La Galigo; Turunnya Manusia Pertama (14) Bab 1
“Lalu bagaimana dengan pendampingnya? Keturunan siapa yang akan diturunkan ke dunia sebagai pasangan Wé Pada Uleng?” tanya Patotoqé seraya mengarahkan pandangannya ke arah Sangka Maléwa.
Sangka Maléwa sekilas menangkap tatapan Patotoqé. Dengan cepat ia menunduk, lalu perlahan mengangkat wajahnya sambil berkata dengan tersendat-sendat agak ragu:
“Bagaimana kalau keturunanku saja yang kutempatkan sebagai tunas di Alé Lino. Biarlah anakku yang sulung pula yang kujelmakan. Ia bernama La Urung Mpessi yang telah kupersiapkan menjadi raja di Ruang Kuttu.”
“Baiklah. Di bumi, pasangan ini nantinya akan kutempatkan di Tompoq Tikkaq, membangun peradaban manusia.”
Karena untuk lebih menyemarakkan dunia, para raja yang hadir pun mengusulkan agar juga dapat menjelmakan keturunan mereka yang masing-masing berpasangan dari Boting Langiq dan Pérétiwi. Patotoqé pun tidak keberatan. Satu per satu para raja di Boting Langiq dan Pérétiwi menyebutkan keturunannya yang akan dipersiapkan untuk turun meramaikan dunia.
***
Setelah berbagai hal disepakati, utamanya mengenai keturunan masing-masing yang akan dijelmakan sebagai tunas di bumi, berbagai persiapan pun mulai dilakukan. Dengan berat hati, To Palanroé meminta agar Batara Guru, La Togeq Langiq, segera masuk untuk mandi berlangir, serta memakai wangi-wangian orang Senrijawa. Tidak menunggu lama, Batara Guru segera diperintahkan untuk bersiap-siap turun ke bumi.
To Palanroé dengan cepat berpaling dan pandangannya jatuh di wajah Sangka Batara. Dengan tenang dan penuh wibawa ia berkata:
“Berangkatlah segera Sangka Batara bersama Tenrioddang. Ajaklah cepat kemanakanmu, La Togeq Langiq, untuk mandi. Persiapkan segala keperluannya, sebab matahari sudah tinggi. Sebentar lagi ia akan diturunkan ke bumi.”
Tergesa-gesa Sangka Batara dan To Tenrioddang menuju samping peterana halilintar yang diduduki Batara Guru dan saudara-saudaranya.

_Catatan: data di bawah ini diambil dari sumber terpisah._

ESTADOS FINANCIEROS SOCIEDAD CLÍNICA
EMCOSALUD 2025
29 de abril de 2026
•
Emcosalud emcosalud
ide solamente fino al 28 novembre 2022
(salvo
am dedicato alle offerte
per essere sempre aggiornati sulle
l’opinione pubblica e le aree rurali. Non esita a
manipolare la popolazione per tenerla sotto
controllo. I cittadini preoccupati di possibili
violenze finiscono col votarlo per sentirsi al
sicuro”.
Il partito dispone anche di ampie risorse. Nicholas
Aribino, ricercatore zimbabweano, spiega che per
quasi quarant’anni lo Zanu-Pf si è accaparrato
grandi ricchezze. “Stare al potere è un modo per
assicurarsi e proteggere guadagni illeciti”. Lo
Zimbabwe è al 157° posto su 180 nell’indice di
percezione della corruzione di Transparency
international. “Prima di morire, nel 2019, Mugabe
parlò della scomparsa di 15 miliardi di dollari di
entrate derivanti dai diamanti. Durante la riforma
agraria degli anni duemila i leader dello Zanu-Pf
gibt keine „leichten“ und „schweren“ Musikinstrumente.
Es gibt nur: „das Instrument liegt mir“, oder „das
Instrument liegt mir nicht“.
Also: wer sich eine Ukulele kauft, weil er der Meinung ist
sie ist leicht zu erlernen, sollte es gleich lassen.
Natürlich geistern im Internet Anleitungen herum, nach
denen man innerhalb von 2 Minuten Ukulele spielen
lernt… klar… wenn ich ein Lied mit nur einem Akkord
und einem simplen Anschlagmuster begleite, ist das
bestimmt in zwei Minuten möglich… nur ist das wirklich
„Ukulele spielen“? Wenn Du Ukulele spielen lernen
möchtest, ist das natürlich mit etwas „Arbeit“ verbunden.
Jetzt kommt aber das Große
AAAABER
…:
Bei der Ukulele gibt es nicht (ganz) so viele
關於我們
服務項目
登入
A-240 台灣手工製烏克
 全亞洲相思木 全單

Mendengar permintaan ayahandanya, Batara Guru yang sejak namanya dipilih untuk diturunkan ke bumi hanya terdiam, seketika merasakan Boting Langiq benar-benar runtuh. Rasa sedih kian merambati setiap relung kesadarannya. Matanya sembab. Genangan air di sudut matanya kian bertambah. Perpisahan dengan orang tua, adik-adik, dan suasana Boting Langiq, tiba-tiba saja terbayang dan mencabik-cabik ketegarannya. Ia sungguh merasa tak akan kuasa melawan kerinduan yang menggerogoti hatinya, jika perpisahan itu benar-benar terjadi.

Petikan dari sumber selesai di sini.